Federal regulations, specifically 10 CFR 50.72 require that plant owners promptly notify the NRC about emergencies or safety problems. Depending on the nature and severity, these conditions must be reported to the NRC within one, four, or eight hours. The NRC staffs its Incident Response Center 24 hours a day, 365 days a year so as to receive these reports and initiate response by the federal government when appropriate.
Every work day morning, the NRC posts the event notifications received since the last posting on its website. The event notifications also describe reports from other NRC licensees, such as those using nuclear materials for medical and construction applications.
Event notifications dating back to 1999 are archived on the NRC’s website. The “Search Event Reports” can be used to find event reports on a specified plant or involving a specified system. I have not had much luck using this search tool, but it sometimes returns useful information.
The NRC published NUREG-1022 as a guide to plant owners on the agency’s expectations for what should be reported when.
Let’s examine a typical Event Notification Report for a reactor.

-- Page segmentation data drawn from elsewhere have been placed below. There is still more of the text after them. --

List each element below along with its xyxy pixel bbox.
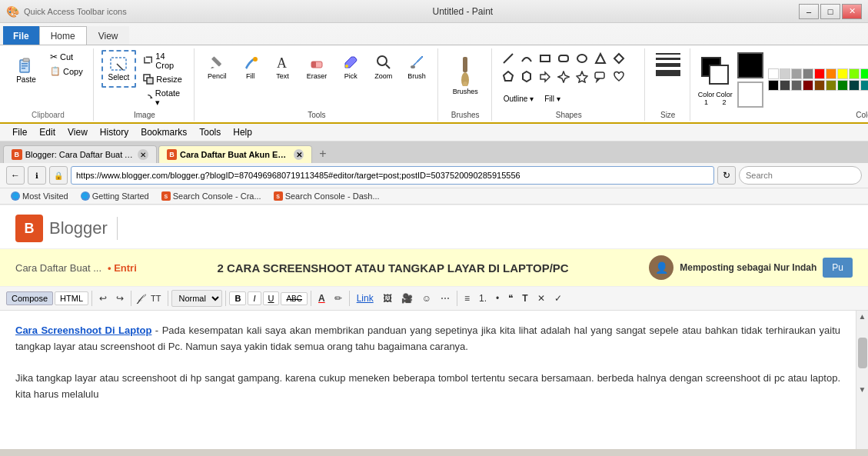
html-button[interactable]: HTML bbox=[55, 291, 88, 305]
font-size-button[interactable]: TT bbox=[147, 291, 165, 305]
swatch-red[interactable] bbox=[814, 68, 825, 79]
swatch-vdgray[interactable] bbox=[780, 80, 790, 91]
shape-star4[interactable] bbox=[555, 68, 572, 85]
size-medium[interactable] bbox=[656, 58, 680, 60]
scroll-down-arrow[interactable]: ▼ bbox=[859, 384, 866, 395]
cut-button[interactable]: ✂ Cut bbox=[46, 50, 87, 64]
shape-diamond[interactable] bbox=[610, 50, 627, 67]
swatch-olive[interactable] bbox=[826, 80, 836, 91]
swatch-brown[interactable] bbox=[814, 80, 825, 91]
indent-button[interactable]: T bbox=[518, 291, 531, 306]
bookmark-most-visited[interactable]: 🌐 Most Visited bbox=[6, 191, 73, 201]
swatch-lgreen[interactable] bbox=[849, 68, 860, 79]
shape-arrow[interactable] bbox=[537, 68, 554, 85]
minimize-button[interactable]: – bbox=[799, 4, 819, 19]
swatch-mgray[interactable] bbox=[791, 68, 802, 79]
quote-button[interactable]: ❝ bbox=[504, 291, 517, 306]
shape-hexagon[interactable] bbox=[518, 68, 535, 85]
select-button[interactable]: Select bbox=[101, 50, 137, 88]
swatch-lgray[interactable] bbox=[780, 68, 790, 79]
menu-edit[interactable]: Edit bbox=[33, 125, 62, 139]
eyedropper-button[interactable]: Pick bbox=[337, 50, 364, 84]
tab-home[interactable]: Home bbox=[39, 26, 87, 45]
brushes-button[interactable]: Brushes bbox=[446, 50, 485, 101]
shape-star5[interactable] bbox=[574, 68, 590, 85]
menu-tools[interactable]: Tools bbox=[193, 125, 227, 139]
bullet-button[interactable]: • bbox=[492, 291, 503, 306]
scroll-up-arrow[interactable]: ▲ bbox=[859, 311, 866, 322]
tab-close-0[interactable]: ✕ bbox=[138, 149, 148, 160]
editor-content[interactable]: Cara Screenshoot Di Laptop - Pada kesemp… bbox=[0, 311, 856, 449]
active-color-black[interactable] bbox=[737, 52, 763, 78]
fill-button[interactable]: Fill bbox=[237, 50, 264, 84]
tab-close-1[interactable]: ✕ bbox=[294, 149, 304, 160]
size-thick[interactable] bbox=[656, 63, 680, 67]
menu-view[interactable]: View bbox=[62, 125, 94, 139]
number-button[interactable]: 1. bbox=[475, 291, 491, 306]
outline-button[interactable]: Outline ▾ bbox=[500, 93, 537, 105]
fill-shape-button[interactable]: Fill ▾ bbox=[540, 93, 564, 105]
shape-roundrect[interactable] bbox=[555, 50, 572, 67]
check-button[interactable]: ✓ bbox=[550, 291, 566, 306]
crop-button[interactable]: 14 Crop bbox=[139, 50, 188, 72]
copy-button[interactable]: 📋 Copy bbox=[46, 65, 87, 78]
undo-button[interactable]: ↩ bbox=[95, 291, 111, 306]
brush-button[interactable]: Brush bbox=[402, 50, 431, 84]
text-button[interactable]: A Text bbox=[269, 50, 297, 84]
scroll-thumb[interactable] bbox=[858, 338, 867, 368]
url-bar[interactable] bbox=[71, 166, 714, 185]
swatch-black[interactable] bbox=[768, 80, 779, 91]
swatch-dgray[interactable] bbox=[803, 68, 813, 79]
color-2-swatch[interactable] bbox=[709, 65, 729, 85]
strikethrough-button[interactable]: ABC bbox=[281, 292, 308, 305]
magnify-button[interactable]: Zoom bbox=[369, 50, 397, 84]
new-tab-button[interactable]: + bbox=[314, 145, 332, 163]
shape-pentagon[interactable] bbox=[500, 68, 517, 85]
close-button[interactable]: ✕ bbox=[842, 4, 862, 19]
emoji-button[interactable]: ☺ bbox=[418, 291, 435, 306]
active-color-white[interactable] bbox=[737, 82, 763, 108]
bookmark-getting-started[interactable]: 🌐 Getting Started bbox=[76, 191, 154, 201]
shape-heart[interactable] bbox=[610, 68, 627, 85]
shape-triangle[interactable] bbox=[592, 50, 609, 67]
back-button[interactable]: ← bbox=[6, 166, 25, 185]
underline-button[interactable]: U bbox=[263, 291, 280, 305]
link-button[interactable]: Link bbox=[353, 291, 377, 306]
swatch-dgreen[interactable] bbox=[837, 80, 848, 91]
swatch-yellow[interactable] bbox=[837, 68, 848, 79]
maximize-button[interactable]: □ bbox=[820, 4, 840, 19]
redo-button[interactable]: ↪ bbox=[112, 291, 128, 306]
shape-curve[interactable] bbox=[518, 50, 535, 67]
pencil-button[interactable]: Pencil bbox=[202, 50, 232, 84]
bold-button[interactable]: B bbox=[229, 291, 246, 305]
clear-format-button[interactable]: ✕ bbox=[534, 291, 549, 306]
paste-button[interactable]: Paste bbox=[9, 50, 43, 89]
size-very-thick[interactable] bbox=[656, 70, 680, 76]
bookmark-search-console-1[interactable]: S Search Console - Cra... bbox=[157, 191, 266, 201]
eraser-button[interactable]: Eraser bbox=[301, 50, 333, 84]
swatch-teal2[interactable] bbox=[860, 80, 868, 91]
rotate-button[interactable]: Rotate ▾ bbox=[139, 87, 188, 109]
shape-callout[interactable] bbox=[592, 68, 609, 85]
paragraph-style-select[interactable]: Normal bbox=[171, 290, 222, 307]
browser-tab-1[interactable]: B Cara Daftar Buat Akun Emai... ✕ bbox=[158, 145, 312, 163]
search-bar[interactable] bbox=[739, 166, 862, 185]
menu-file[interactable]: File bbox=[6, 125, 33, 139]
menu-bookmarks[interactable]: Bookmarks bbox=[135, 125, 193, 139]
refresh-button[interactable]: ↻ bbox=[717, 166, 736, 185]
swatch-maroon[interactable] bbox=[803, 80, 813, 91]
compose-button[interactable]: Compose bbox=[6, 291, 53, 305]
swatch-dgray2[interactable] bbox=[791, 80, 802, 91]
video-button[interactable]: 🎥 bbox=[397, 291, 417, 306]
font-color-button[interactable]: A bbox=[314, 291, 329, 306]
content-link[interactable]: Cara Screenshoot Di Laptop bbox=[15, 325, 151, 336]
menu-history[interactable]: History bbox=[94, 125, 135, 139]
shape-rect[interactable] bbox=[537, 50, 554, 67]
image-button[interactable]: 🖼 bbox=[379, 291, 396, 306]
more-button[interactable]: ⋯ bbox=[437, 291, 454, 306]
tab-view[interactable]: View bbox=[87, 26, 130, 45]
swatch-green[interactable] bbox=[860, 68, 868, 79]
browser-tab-0[interactable]: B Blogger: Cara Daftar Buat A... ✕ bbox=[3, 145, 157, 163]
info-button[interactable]: ℹ bbox=[28, 166, 46, 185]
swatch-white[interactable] bbox=[768, 68, 779, 79]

The information in the upper left box indicates the event occurred at the Sequoyah nuclear plant in Tennessee, which is in NRC’s Region II. The event affected the Unit 2 reactor. Sequoyah has two units, both 4-loop Westinghouse pressurized water reactors.
NEAT #1 covered the NRC’s annual Information Digest. The online version of Appendix A to the digest is an Excel spreadsheet of the 104 operating reactors in the United States. Column H (Nuclear Steam System Supplier and Design Type) can be sorted or filtered to show the 29 units with 4-loop Westinghouse pressurized water reactors including the two at Sequoyah. Appendix A provides additional information about Sequoyah Unit 2 including that it is owned by the Tennessee Valley Authority (Column F), has an ice condenser containment design (Column G), was licensed by the NRC to operate on September 15, 1981 (Column L), and has a licensed power level of 3,455 megawatts (Column P).
The information in the upper right box indicates that the event occurred at 12:05 pm eastern time on February 24, 2013, and was reported to the NRC at 3:20 pm eastern time that same day.
The information in the middle right box indicates that the event did not result in one of the four NRC emergency classifications (Unusual Event, Alert, Site Area Emergency, and General Emergency) being declared and was reported to the NRC per paragraphs 50.72(b)(2)(iv)(B) and 50.72(b)(3)(iv)(A) of 10 CFR 50.72.
The middle center box restates that the event affected Sequoyah Unit 2. “M/R” under the Scram Code means that the reactor was Manually shut down using control Rod insertion. The reactor was critical at the time (Rx Crit = Y) and was operating at 25 percent of rated power when the event began. The unit was at 0 percent power at the time of the notification to the NRC.
The Event Text section provides a narrative of what happened. The operators manually tripped the reactor from 25 percent power due to an indicated loss of condenser vacuum. This action constituted a Reactor Protection System (RPS) Actuation while the reactor was critical, meeting the reporting threshold of 50.72(b)(2)(iv)(B). The apparent cause was a faulty pressure switch.
The narrative also states that the auxiliary feedwater system actuated as expected following the trip of the main feedwater pumps. This automatic action constituted a Valid Specified System Actuation, meeting the reporting threshold of 50.72(b)(3)(iv)(A).
The narrative states that all safety related equipment functioned as designed following the shutdown of the reactor.
NEAT #3 will cover the NRC’s online Licensee Event Report (LERs) search tool. Plant owners typically follow-up their Event Notifications with fuller reports chronicling what happened and why. The NRC’s LER search tool accesses reports dating back to January 1, 1980, and can be very helpful in providing contextual background for a recent Event Notification.
The UCS Nuclear Energy Activist Toolkit (NEAT) is a series of post intended to help citizens understand nuclear technology and the Nuclear Regulatory Commission’s processes for overseeing nuclear plant safety.